Это было настолько неожиданно, что она и правда отставила, тяжело плюхнувшись обратно в кресло. Удивительную смелость ты приобретаешь, зная, что последний школьный учебный год кончится через пару месяцев. У Тоньки дрожала губа. Это был верный признак того, что внутри неё сейчас во всю шёл перезапуск шквальной волны безумных криков.
Поэтому я заговорила очень тихо.
– На деле вы старая женщина, из-за скучной жизни охочая до сплетен и кривотолков. Ищете разлад там, где его нет и в помине. Если хотите устранить все пятна на репутации школы, помните, Вы — самое большое.
Потрясывало от злости.
Я тогда просто свято верила, что между нами с Громовым нет ничего. А ещё меня прямо-таки выводило то, что эта женщина считает себя вправе лезть, куда её совсем не зовут, прикрываясь нравственными порядками. Я бы ей и пощечину шлёпнула с удовольствием, легонько – ну а кто об этом не мечтал? Чтобы остановить себя от этого опрометчивого действа, я стремительно вышла за дверь.
Больше не вернулась ни в кабинет, ни на урок. Что мне досталось от мамки, так это излишняя импульсивность. И пора прекращать давать волю дурной наследственности.

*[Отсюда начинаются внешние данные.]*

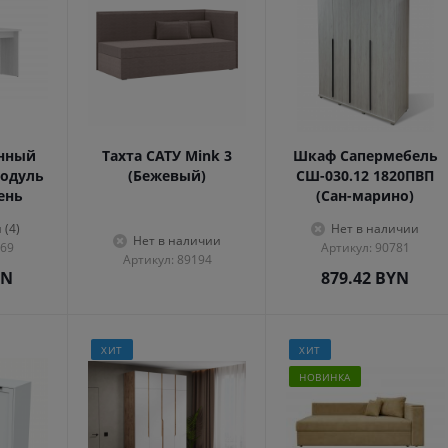
енный
Тахта САТУ Mink 3
Шкаф Сапермебель
одуль
(Бежевый)
СШ-030.12 1820ПВП
сень
(Сан-марино)
 (4)
Нет в наличии
Нет в наличии
569
Артикул: 90781
Артикул: 89194
YN
879.42
BYN
ХИТ
ХИТ
НОВИНКА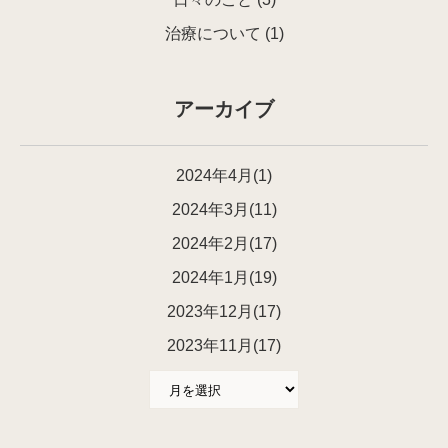
治療について
(1)
アーカイブ
2024年4月(1)
2024年3月(11)
2024年2月(17)
2024年1月(19)
2023年12月(17)
2023年11月(17)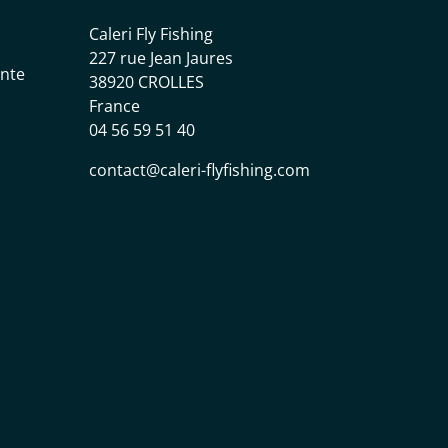
Caleri Fly Fishing
227 rue Jean Jaures
ente
38920 CROLLES
France
04 56 59 51 40
contact@caleri-flyfishing.com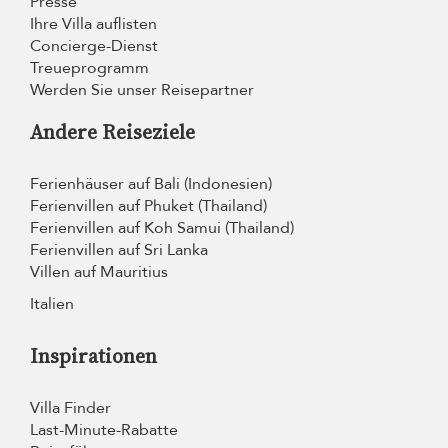
Presse
Ihre Villa auflisten
Concierge-Dienst
Treueprogramm
Werden Sie unser Reisepartner
Andere Reiseziele
Ferienhäuser auf Bali (Indonesien)
Ferienvillen auf Phuket (Thailand)
Ferienvillen auf Koh Samui (Thailand)
Ferienvillen auf Sri Lanka
Villen auf Mauritius
Italien
Inspirationen
Villa Finder
Last-Minute-Rabatte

Мне надо было найти Громова. Не знаю, с чего это я вдруг рассудила, что разговор с ним решит все мои жизненные проблемы, но отделаться от этой мысли было уже чертовски сложно. А ещё мне жуть как хотелось просто кому-нибудь пожаловаться. В своём биологическом классе его, конечно, не обнаружилось. Ещё бы, отболтал урок у нашей параллели и смылся радостно невесть куда. А у девятого класса вела уже химичка…
Звонки мои остались без ответа, что на домашний, что на сотовый. Долгие равнодушные гудки, совершенно невыносимые. Сначала внутри всё замерло, будто похолодело, и только потом я поняла, с чего вдруг. Эх, Громов-Пономарёв, у меня ведь были железные нервы, а тут на глазах прямо превращаюсь в психовавшую истеричку. Вдруг ему резко стало хуже? Это ведь совсем неудивительно, после пулевого ранения на следующий день на работу скакать. Либо же он пошёл делать свои тёмные громовские дела, и я даже не знаю, что из этого более вероятно. Дрожащими руками запихнув телефон глубоко на дно сумки, я вышла за школьные ворота.

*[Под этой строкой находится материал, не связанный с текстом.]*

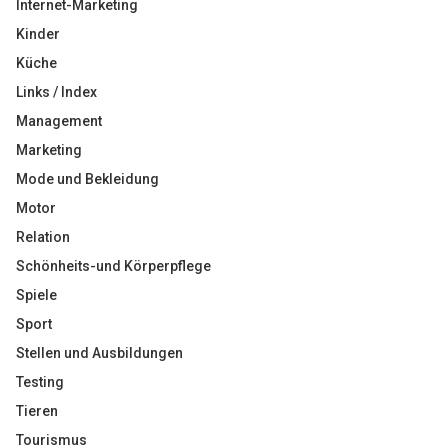
Internet-Marketing
Kinder
Küche
Links / Index
Management
Marketing
Mode und Bekleidung
Motor
Relation
Schönheits-und Körperpflege
Spiele
Sport
Stellen und Ausbildungen
Testing
Tieren
Tourismus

Прогуглила ещё сегодня утром: та вчерашняя больница находилась на Токарева, не так уж далеко, как мне вчера показалось, и самое главное, рядом с домом моей мамки.
Надо будет навестить студентика, поспрашивать его, вдруг расколется. Даже если Громова там нет…
Я на беду решила сначала дойти до мамкиного дома, а потом уже сориентироваться на месте, куда дальше. Но как раз-таки там меня ожидала подлая засада.
Окно со скрипом распахнулось, посыпая траву засохшей отваливающейся краской, и в проеме показалась встрепанная мамкина голова.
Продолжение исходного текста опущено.